**Exercise aim:** Exact duplicates of all the records are needed.

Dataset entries
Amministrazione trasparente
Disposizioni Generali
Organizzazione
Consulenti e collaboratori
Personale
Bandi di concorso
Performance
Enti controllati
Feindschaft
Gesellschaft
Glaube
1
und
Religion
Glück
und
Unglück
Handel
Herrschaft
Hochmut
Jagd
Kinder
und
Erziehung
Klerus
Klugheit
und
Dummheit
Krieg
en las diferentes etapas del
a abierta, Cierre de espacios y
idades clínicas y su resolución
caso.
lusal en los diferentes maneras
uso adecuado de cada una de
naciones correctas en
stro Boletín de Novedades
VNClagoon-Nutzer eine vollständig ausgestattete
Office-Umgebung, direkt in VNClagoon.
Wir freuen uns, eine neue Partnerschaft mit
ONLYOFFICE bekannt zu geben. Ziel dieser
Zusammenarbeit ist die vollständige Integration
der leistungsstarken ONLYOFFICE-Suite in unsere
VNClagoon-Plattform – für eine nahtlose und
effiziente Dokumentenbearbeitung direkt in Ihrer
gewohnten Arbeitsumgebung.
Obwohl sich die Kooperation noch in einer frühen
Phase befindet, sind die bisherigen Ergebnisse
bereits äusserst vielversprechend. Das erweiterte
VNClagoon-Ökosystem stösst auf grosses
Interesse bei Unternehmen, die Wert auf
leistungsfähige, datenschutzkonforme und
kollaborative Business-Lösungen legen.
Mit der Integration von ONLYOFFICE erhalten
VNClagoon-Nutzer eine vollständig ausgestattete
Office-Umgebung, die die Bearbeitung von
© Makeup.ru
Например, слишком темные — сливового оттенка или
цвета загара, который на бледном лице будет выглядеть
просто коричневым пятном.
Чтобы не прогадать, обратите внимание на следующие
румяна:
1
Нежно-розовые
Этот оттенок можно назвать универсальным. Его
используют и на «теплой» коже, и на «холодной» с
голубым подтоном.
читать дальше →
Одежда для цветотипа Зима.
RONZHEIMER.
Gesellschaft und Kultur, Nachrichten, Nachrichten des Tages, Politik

**Task result:**
Amministrazione trasparente
Disposizioni Generali
Organizzazione
Consulenti e collaboratori
Personale
Bandi di concorso
Performance
Enti controllati
Feindschaft
Gesellschaft
Glaube
1
und
Religion
Glück
und
Unglück
Handel
Herrschaft
Hochmut
Jagd
Kinder
und
Erziehung
Klerus
Klugheit
und
Dummheit
Krieg
en las diferentes etapas del
a abierta, Cierre de espacios y
idades clínicas y su resolución
caso.
lusal en los diferentes maneras
uso adecuado de cada una de
naciones correctas en
stro Boletín de Novedades
VNClagoon-Nutzer eine vollständig ausgestattete
Office-Umgebung, direkt in VNClagoon.
Wir freuen uns, eine neue Partnerschaft mit
ONLYOFFICE bekannt zu geben. Ziel dieser
Zusammenarbeit ist die vollständige Integration
der leistungsstarken ONLYOFFICE-Suite in unsere
VNClagoon-Plattform – für eine nahtlose und
effiziente Dokumentenbearbeitung direkt in Ihrer
gewohnten Arbeitsumgebung.
Obwohl sich die Kooperation noch in einer frühen
Phase befindet, sind die bisherigen Ergebnisse
bereits äusserst vielversprechend. Das erweiterte
VNClagoon-Ökosystem stösst auf grosses
Interesse bei Unternehmen, die Wert auf
leistungsfähige, datenschutzkonforme und
kollaborative Business-Lösungen legen.
Mit der Integration von ONLYOFFICE erhalten
VNClagoon-Nutzer eine vollständig ausgestattete
Office-Umgebung, die die Bearbeitung von
© Makeup.ru
Например, слишком темные — сливового оттенка или
цвета загара, который на бледном лице будет выглядеть
просто коричневым пятном.
Чтобы не прогадать, обратите внимание на следующие
румяна:
1
Нежно-розовые
Этот оттенок можно назвать универсальным. Его
используют и на «теплой» коже, и на «холодной» с
голубым подтоном.
читать дальше →
Одежда для цветотипа Зима.
RONZHEIMER.
Gesellschaft und Kultur, Nachrichten, Nachrichten des Tages, Politik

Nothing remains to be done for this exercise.